• [WORK TASK] Restrict the output to the lines below starting at the one that contains "ושבו לרכוש דולרים" and ending at the one that contains "לפער שבין התשואות", and restate them word for word, both ends included.

Records drawn from a dataset
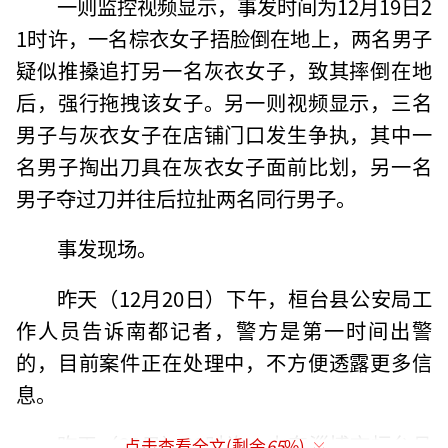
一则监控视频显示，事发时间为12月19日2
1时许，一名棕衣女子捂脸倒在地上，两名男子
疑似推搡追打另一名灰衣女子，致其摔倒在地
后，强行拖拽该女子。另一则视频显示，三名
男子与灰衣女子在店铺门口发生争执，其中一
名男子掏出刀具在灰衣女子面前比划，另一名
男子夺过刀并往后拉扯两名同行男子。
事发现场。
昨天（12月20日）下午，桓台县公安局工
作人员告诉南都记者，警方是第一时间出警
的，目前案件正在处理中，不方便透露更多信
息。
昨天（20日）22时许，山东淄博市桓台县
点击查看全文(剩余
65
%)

---

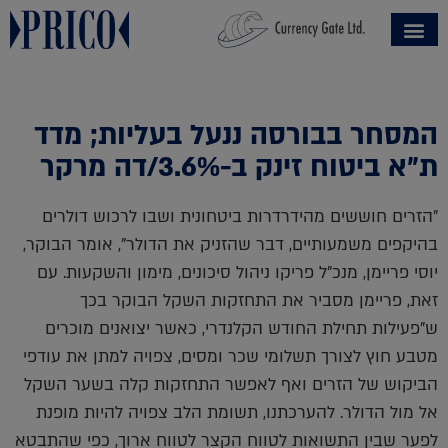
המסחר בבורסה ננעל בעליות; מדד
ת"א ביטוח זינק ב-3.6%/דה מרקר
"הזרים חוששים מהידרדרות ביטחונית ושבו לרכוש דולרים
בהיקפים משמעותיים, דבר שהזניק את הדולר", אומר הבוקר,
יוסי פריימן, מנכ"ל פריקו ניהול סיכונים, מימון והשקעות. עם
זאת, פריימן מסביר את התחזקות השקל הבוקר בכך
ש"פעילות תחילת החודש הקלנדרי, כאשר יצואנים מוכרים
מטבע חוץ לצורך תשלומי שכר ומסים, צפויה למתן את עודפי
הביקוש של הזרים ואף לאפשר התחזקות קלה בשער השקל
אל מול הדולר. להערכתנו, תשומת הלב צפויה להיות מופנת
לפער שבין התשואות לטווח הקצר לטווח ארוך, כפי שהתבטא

• [EXERCISE RESULT]
"הזרים חוששים מהידרדרות ביטחונית ושבו לרכוש דולרים
בהיקפים משמעותיים, דבר שהזניק את הדולר", אומר הבוקר,
יוסי פריימן, מנכ"ל פריקו ניהול סיכונים, מימון והשקעות. עם
זאת, פריימן מסביר את התחזקות השקל הבוקר בכך
ש"פעילות תחילת החודש הקלנדרי, כאשר יצואנים מוכרים
מטבע חוץ לצורך תשלומי שכר ומסים, צפויה למתן את עודפי
הביקוש של הזרים ואף לאפשר התחזקות קלה בשער השקל
אל מול הדולר. להערכתנו, תשומת הלב צפויה להיות מופנת
לפער שבין התשואות לטווח הקצר לטווח ארוך, כפי שהתבטא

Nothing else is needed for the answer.